Sunday, June 10, 2012

Seeds From 100-Year-Old Ballast Growing Today

ALL photos courtesy: © Max McClure

These lush green plants contain more history than one would imagine. They came from soil carried as ballast in early shipping boats. The empty trading ships needed weighing down, for balance, and what could be easier, and cheaper than to use soil. Once they arrived in port, they dumped the ballast (earth, sand, rocks, etc) unto the river banks and picked up their cargo.

The boats roamed the seas between 1680 and the early 1900's. In this way the seeds were carried from ports and regions all over Europe. Now, hundreds of years later, the seeds in that soil have been planted in an old barge (how appropriate) and floated down a river in Bristol, UK.

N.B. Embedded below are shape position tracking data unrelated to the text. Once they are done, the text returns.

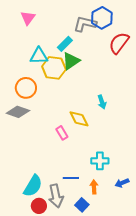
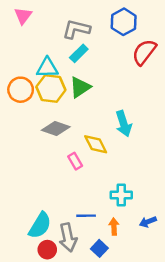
pink triangle: (28, 18) -> (23, 16), moved
gray L-shape: (85, 24) -> (76, 29), moved
green triangle: (71, 61) -> (80, 87), moved
yellow hexagon: (54, 68) -> (51, 88), moved
orange circle: (26, 88) -> (21, 90), moved
cyan arrow: (102, 102) -> (124, 124), size x1.5
gray diamond: (18, 112) -> (56, 128), moved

The project by Brazilian artist Maria Thereza Alvesis, (who just happens to be co-founder of Brazil's Green Party) is called Seeds of Change. She discovered that these ballast seeds can lie dormant for hundreds of years, but that by excavating the river bed it is possible to germinate and grow them into plants. Since 2005, she has been visiting Bristol to research its maritime history through these non-native plants.

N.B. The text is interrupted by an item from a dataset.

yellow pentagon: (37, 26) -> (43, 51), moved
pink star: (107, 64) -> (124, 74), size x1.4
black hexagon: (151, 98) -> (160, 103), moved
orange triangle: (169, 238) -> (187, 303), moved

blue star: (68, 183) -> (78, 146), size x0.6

Working with the University of Bristol Botanic Garden, and using an old grain barge, the Ballast Seed Garden is planted with a host of non-native plants that are a living history of trade routes and ships docking in Bristol's harbour.


Non-native plants have a bad reputation, with all the emphasis on native plants now. But a professor associated with the project has a different and compelling view.

He says:
The Ballast Seed Garden shows that the majority of non-native flora do not become naturalized, and that even fewer actually become invasive. So a project like Maria Thereza’s can act as a powerful advertisement for ‘multihorticulturalism’ – an antidote to the widely held view that all non-native plants, unless firmly under control in a garden, are a menace to our natural national heritage.

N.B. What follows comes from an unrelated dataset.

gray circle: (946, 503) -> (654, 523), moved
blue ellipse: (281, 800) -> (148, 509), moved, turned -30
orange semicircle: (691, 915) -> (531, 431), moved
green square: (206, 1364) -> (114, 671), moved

The list of seeds that have been planted, and their origin, is fascinating. It illuminates a time when the main form of transport for goods was along seafaring water routes from continent to continent. The plants include Squirting Cucumber from Mediterranean Region of Southern Europe to North Africa and warm temperate areas of South West Asia, Amaranthus caudatus from the American tropics, oats from the Middle East, Common Fig from Cyprus, Turkey, Caucasus, to Turkmenistan Republic and Afghanistan and flax from Eurasia, cultivated by man since 8000 BC.